HOLLIDAYSBURG – A former Roaring Spring church counselor will be on probation for 12 years after entering a no-contest plea Friday morning to molesting a 14-year-old boy in 2005.

James “Jay” Kirkman, 63, of New Enterprise also was ordered to undergo a sexual offender evaluation. He must have no unsupervised contact with related children and no contact with nonrelated children.

“It essentially takes him away from counseling children,” Blair County Chief Deputy District Attorney Jackie Bernard said.

Kirkman was scheduled to go on trial for the second time next week on charges of indecent assault, corruption of minors and endangering the welfare of children. The incidents were to have occurred between October and December 2005 at Faith Assembly of God. Kirkman’s June trial ended with a hung jury.

In court Friday before Judge Hiram Carpenter, the boy, now 16, said nothing. His mother said her son’s grades had fallen and he’s now being home-schooled, Bernard said. The youth also is afraid of counseling because of what happened when he was with Kirkman, Bernard added.

Attorney Tom Forr said Kirkman maintains his innocence but entered the plea because it assured him of probation. If Kirkman had been retried and convicted, he could have been sent to jail.

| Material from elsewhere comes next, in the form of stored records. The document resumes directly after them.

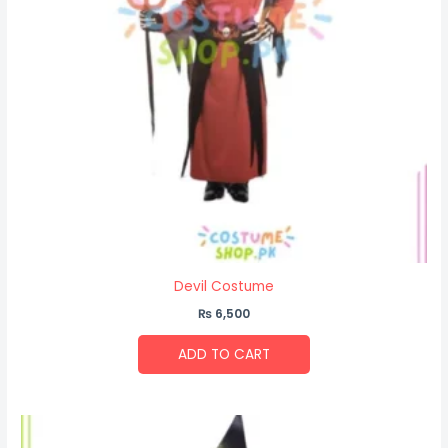
Devil Costume
₨
6,500
ADD TO CART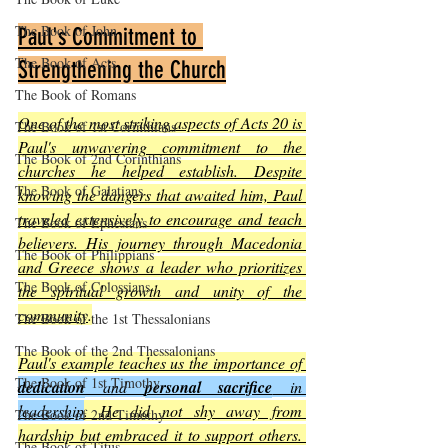
The Book of John
Paul's Commitment to 
The Book of Acts
Strengthening the Church
The Book of Romans
One of the most striking aspects of Acts 20 is 
The Book of 1st Corinthians
Paul's unwavering commitment to the 
The Book of 2nd Corinthians
churches he helped establish. Despite 
The Book of Galatians
knowing the dangers that awaited him, Paul 
traveled extensively to encourage and teach 
The Book of Ephesians
believers. His journey through Macedonia 
The Book of Philippians
and Greece shows a leader who prioritizes 
The Book of Colossians
the spiritual growth and unity of the 
community
.
The Book of the 1st Thessalonians
The Book of the 2nd Thessalonians
Paul's example teaches us the importance of 
The Book of 1st Timothy
dedication
 and 
personal sacrifice
 in 
leadership
. He did not shy away from 
The Book of 2nd Timothy
hardship but embraced it to support others. 
The Book of Titus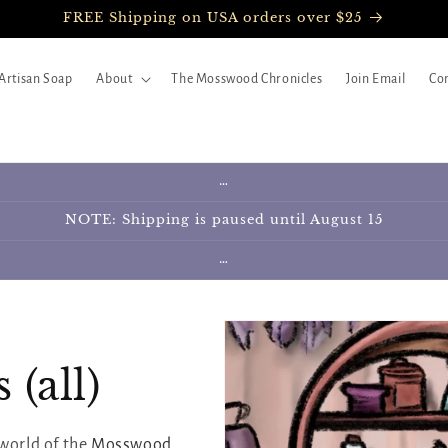
FREE Shipping on USA orders over $25
Artisan Soap
About
The Mosswood Chronicles
Join Email
Con
…
NOTE: Shipping is paused until August 15
…
(all)
world of the
Mosswood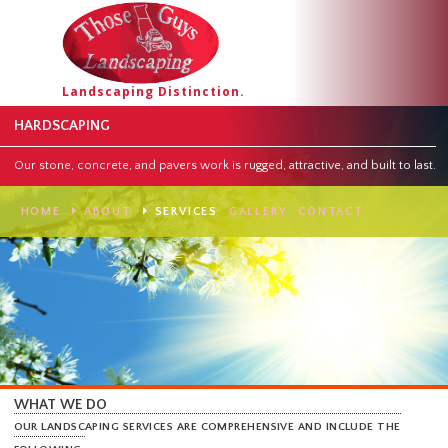
Landscaping Distinction.
HARDSCAPING
Our stone, concrete, and pavers work is rugged, attractive, and built to
HOME
ABOUT
SERVICES
GALLERY
CONTACT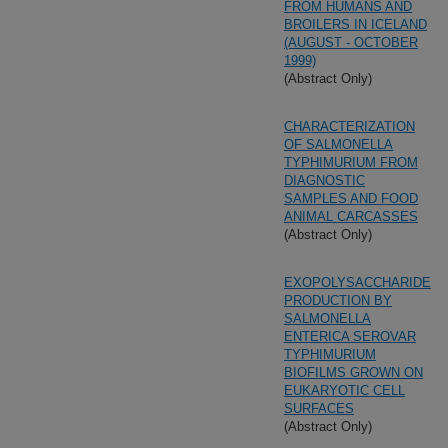
FROM HUMANS AND
BROILERS IN ICELAND
(AUGUST - OCTOBER
1999)
(Abstract Only)
CHARACTERIZATION
OF SALMONELLA
TYPHIMURIUM FROM
DIAGNOSTIC
SAMPLES AND FOOD
ANIMAL CARCASSES
(Abstract Only)
EXOPOLYSACCHARIDE
PRODUCTION BY
SALMONELLA
ENTERICA SEROVAR
TYPHIMURIUM
BIOFILMS GROWN ON
EUKARYOTIC CELL
SURFACES
(Abstract Only)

Forr said Kirkman wanted to avoid that because he wants to assist with handling health problems within his wife’s family.

Bernard said she agreed to the probation-only sentence because if convicted by a jury, probation could have been the punishment. Another factor was that it kept the victim from testifying again.

“It is very difficult to expect any kid to testify about this once, let alone twice … and that was a huge consideration for us,” Bernard said.

In the first trial, the boy told the jury that “Pastor Jay” came up behind him, put his arms around him and fondled him while he was playing the church keyboard. He also accused Kirkman of taking him in a prayer room, where he molested him and told him not to tell. The incidents reportedly occurred between October and December 2005.

Bernard praised the youth for telling what happened.

“It takes a lot of courage to talk in public about being sexually molested by a man whom you were taught to respect,” she said.

She also praised state trooper Charles Aungst of the Hollidaysburg barracks because his investigation was a key factor in bringing the case to court.

For the second trial, Bernard asked Carpenter for permission to allow testimony from two North Carolina men, now 37 and 38, who said they were sexually abused in the mid-1980s. Carpenter declined the request, saying there were some differences in the cases.